La ministre a rappelé que la déchéance de nationalité n’avait aucune efficacité ni contre des kamikazes ni contre des jeunes qui brûlent leur passeport avant de partir en Syrie.

En revanche, et c’était son troisième point, la ministre a rappelé que la déchéance avait une charge symbolique très lourde. La gauche a toujours été contre, et même tout récemment, le 4 décembre 2014, lors de la discussion à l’Assemblée de la proposition de loi de Philippe Meunier (Les Républicains), qui visait à déchoir les individus portant les armes contre la police ou l’armée. « Dans quelle situation tu vas placer les députés de la majorité ? », a demandé Mme Taubira, avant de souligner que la déchéance de nationalité portait atteinte au droit du sol, une vraie valeur pour la gauche.

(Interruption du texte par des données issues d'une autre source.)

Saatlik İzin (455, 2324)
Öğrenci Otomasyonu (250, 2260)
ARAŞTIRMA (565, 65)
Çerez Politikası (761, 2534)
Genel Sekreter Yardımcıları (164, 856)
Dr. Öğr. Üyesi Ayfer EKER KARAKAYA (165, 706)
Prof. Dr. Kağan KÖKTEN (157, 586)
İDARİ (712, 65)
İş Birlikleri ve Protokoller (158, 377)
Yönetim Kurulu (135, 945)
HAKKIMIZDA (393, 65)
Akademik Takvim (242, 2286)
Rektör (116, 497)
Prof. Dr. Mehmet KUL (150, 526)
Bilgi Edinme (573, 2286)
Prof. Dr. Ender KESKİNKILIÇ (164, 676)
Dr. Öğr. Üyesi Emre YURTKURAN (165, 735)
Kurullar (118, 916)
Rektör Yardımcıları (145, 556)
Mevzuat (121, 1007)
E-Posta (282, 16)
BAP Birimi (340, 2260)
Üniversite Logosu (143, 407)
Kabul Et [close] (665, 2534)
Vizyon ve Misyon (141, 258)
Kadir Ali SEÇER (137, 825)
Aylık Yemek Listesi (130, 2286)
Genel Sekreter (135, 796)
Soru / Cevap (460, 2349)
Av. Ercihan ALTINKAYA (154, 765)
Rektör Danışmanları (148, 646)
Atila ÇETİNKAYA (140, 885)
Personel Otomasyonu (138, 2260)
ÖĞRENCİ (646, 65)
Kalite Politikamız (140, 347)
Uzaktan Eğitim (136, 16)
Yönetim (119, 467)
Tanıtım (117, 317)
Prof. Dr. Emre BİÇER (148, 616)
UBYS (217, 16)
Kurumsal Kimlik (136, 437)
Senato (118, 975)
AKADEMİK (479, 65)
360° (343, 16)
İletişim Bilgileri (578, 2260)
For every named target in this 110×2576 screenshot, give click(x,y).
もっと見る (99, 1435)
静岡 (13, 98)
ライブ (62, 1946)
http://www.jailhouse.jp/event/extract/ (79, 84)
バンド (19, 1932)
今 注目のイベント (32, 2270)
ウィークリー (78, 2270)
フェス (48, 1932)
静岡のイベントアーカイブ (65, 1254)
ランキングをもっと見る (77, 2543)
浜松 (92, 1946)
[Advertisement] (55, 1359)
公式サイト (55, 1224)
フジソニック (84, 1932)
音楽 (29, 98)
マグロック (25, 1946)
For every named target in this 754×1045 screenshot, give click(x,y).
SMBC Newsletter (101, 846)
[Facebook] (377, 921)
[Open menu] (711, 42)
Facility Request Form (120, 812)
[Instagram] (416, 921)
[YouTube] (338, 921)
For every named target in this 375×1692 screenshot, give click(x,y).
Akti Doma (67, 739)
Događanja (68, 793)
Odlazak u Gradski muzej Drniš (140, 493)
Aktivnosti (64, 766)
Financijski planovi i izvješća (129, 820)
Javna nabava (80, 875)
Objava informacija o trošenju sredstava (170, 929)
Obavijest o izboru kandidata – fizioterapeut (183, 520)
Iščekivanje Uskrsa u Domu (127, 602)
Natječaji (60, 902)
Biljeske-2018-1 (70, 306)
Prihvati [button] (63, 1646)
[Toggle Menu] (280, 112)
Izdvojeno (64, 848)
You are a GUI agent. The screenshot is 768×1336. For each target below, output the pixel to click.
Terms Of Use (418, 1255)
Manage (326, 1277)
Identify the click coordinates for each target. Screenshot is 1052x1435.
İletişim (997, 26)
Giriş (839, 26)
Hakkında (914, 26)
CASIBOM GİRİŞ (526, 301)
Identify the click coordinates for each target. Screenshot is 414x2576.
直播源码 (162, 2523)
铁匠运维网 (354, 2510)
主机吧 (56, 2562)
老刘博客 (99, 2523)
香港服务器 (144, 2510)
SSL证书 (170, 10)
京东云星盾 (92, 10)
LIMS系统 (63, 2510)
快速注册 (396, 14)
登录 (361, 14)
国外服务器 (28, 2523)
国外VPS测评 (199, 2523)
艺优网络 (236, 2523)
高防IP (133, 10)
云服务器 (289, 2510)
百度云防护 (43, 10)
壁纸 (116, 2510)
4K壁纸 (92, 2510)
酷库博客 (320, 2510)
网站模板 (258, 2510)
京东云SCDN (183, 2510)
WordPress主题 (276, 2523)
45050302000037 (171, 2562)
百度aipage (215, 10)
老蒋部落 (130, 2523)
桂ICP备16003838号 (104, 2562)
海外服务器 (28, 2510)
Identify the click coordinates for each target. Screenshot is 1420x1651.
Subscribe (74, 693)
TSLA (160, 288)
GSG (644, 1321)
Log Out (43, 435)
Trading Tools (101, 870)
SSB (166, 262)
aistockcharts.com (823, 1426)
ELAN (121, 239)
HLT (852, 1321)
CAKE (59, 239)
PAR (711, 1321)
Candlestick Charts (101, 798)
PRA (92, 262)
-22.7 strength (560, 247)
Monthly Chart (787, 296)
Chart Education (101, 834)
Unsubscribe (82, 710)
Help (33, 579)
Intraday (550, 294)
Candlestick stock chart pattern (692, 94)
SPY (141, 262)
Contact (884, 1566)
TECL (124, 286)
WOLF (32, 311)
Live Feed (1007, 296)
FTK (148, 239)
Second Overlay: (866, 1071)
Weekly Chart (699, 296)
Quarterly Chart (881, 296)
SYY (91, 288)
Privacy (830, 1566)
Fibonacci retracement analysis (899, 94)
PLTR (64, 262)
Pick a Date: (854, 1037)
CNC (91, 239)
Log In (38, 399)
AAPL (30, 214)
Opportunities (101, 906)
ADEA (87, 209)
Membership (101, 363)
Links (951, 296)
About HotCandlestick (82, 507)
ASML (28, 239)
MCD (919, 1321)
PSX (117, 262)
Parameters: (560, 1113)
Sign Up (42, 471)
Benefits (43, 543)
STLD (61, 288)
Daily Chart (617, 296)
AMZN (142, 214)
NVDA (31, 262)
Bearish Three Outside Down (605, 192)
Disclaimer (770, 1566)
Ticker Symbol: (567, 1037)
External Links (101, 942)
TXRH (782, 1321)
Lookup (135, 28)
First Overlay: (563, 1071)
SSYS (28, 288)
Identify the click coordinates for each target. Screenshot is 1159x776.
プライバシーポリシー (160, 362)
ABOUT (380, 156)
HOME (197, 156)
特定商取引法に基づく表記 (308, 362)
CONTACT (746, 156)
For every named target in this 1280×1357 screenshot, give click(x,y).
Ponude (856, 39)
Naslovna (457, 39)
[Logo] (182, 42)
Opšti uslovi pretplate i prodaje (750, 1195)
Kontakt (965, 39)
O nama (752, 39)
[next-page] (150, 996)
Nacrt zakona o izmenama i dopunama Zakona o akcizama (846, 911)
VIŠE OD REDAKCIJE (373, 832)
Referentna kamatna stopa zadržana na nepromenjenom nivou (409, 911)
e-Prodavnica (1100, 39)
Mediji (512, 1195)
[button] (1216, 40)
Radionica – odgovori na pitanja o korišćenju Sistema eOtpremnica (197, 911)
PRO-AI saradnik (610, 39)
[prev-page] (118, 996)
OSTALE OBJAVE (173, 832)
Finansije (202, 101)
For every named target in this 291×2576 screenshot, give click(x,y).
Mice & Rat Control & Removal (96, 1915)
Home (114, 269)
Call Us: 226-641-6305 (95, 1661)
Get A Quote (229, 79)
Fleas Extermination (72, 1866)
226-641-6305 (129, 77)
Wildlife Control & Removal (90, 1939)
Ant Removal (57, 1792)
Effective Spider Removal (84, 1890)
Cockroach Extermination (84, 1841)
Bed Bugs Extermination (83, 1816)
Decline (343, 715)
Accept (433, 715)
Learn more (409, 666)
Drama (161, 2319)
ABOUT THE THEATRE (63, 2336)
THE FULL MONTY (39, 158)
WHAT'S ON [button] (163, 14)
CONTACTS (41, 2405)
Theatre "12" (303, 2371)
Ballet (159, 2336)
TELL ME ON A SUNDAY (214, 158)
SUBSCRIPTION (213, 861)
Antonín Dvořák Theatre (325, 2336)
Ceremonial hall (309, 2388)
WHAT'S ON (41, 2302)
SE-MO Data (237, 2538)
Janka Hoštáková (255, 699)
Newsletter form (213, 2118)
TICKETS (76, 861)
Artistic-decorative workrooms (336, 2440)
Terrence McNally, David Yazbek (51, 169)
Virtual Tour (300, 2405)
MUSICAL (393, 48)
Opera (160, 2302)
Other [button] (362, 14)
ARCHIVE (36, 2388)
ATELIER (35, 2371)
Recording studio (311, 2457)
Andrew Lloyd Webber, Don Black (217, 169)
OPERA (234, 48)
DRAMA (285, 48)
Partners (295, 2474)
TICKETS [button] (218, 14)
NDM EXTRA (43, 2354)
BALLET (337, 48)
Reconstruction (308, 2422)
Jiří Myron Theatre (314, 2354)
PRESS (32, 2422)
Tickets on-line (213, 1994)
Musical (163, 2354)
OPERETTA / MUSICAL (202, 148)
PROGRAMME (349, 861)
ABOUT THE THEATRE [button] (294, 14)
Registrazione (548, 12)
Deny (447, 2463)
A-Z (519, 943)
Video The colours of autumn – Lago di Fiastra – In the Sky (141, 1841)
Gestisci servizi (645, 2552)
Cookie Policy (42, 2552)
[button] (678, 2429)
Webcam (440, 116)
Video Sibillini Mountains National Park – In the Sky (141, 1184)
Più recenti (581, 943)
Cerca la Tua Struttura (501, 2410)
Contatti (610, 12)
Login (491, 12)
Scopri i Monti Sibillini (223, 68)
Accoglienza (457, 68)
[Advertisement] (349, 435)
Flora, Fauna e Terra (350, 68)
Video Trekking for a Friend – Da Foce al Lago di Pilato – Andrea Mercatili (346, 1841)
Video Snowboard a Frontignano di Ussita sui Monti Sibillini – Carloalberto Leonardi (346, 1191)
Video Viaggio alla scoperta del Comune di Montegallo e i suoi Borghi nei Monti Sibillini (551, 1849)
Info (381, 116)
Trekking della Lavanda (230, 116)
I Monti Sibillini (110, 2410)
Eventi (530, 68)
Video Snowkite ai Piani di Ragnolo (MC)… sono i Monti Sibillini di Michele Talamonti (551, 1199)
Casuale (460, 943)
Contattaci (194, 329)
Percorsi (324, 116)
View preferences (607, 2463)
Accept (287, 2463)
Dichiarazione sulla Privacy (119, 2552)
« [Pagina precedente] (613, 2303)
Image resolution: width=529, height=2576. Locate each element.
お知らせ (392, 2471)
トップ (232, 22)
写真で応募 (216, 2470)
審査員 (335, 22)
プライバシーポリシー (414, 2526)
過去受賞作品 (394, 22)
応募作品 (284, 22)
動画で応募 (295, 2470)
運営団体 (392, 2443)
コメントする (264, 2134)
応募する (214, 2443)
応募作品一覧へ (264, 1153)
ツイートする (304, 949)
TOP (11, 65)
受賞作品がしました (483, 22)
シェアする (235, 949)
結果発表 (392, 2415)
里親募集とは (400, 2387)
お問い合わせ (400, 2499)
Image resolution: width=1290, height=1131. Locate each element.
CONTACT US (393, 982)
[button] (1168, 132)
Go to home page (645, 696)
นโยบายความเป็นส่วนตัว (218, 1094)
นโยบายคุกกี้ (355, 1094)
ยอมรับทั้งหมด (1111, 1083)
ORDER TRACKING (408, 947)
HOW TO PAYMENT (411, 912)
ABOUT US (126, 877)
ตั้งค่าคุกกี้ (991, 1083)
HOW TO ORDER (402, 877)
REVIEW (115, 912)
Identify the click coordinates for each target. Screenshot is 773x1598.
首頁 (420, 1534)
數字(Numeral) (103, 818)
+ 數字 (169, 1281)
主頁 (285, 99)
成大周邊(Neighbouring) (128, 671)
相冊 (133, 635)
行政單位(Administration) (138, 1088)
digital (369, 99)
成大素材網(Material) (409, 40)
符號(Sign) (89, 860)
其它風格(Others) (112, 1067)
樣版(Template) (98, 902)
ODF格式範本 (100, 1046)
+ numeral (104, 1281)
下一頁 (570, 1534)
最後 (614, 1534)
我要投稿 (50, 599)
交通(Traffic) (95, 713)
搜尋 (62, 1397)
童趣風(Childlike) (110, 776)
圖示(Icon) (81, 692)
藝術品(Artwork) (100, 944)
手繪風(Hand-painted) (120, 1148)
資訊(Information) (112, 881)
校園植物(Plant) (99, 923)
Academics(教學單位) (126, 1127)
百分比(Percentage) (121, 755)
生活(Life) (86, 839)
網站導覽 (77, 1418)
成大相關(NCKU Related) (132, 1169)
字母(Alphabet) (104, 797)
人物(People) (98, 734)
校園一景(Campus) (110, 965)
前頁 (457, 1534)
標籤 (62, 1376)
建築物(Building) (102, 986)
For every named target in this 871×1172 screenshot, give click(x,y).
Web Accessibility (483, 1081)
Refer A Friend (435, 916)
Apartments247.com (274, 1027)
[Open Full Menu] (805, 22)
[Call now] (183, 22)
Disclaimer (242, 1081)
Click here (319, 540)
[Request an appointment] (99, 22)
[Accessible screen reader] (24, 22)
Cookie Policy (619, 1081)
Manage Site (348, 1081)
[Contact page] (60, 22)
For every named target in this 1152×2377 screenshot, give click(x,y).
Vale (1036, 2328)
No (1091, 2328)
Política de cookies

La ministre a été la dernière à parler, Bernard Cazeneuve a échangé une plaisanterie avec elle en partant, il a été cependant décidé d’envoyer le projet de révision au Conseil d’Etat, qui a donné un avis favorable. Paradoxalement, les jours suivants, tant le premier ministre que le ministre de l’intérieur ont semblé avoir des doutes, et Christiane Taubira est partie en Algérie avec le sentiment que l’affaire était enterrée. La ministre doit partir une petite semaine en vacances en Guyane. Et ne manquera de réfléchir à son très proche avenir, si le gouvernement lui en laisse le choix.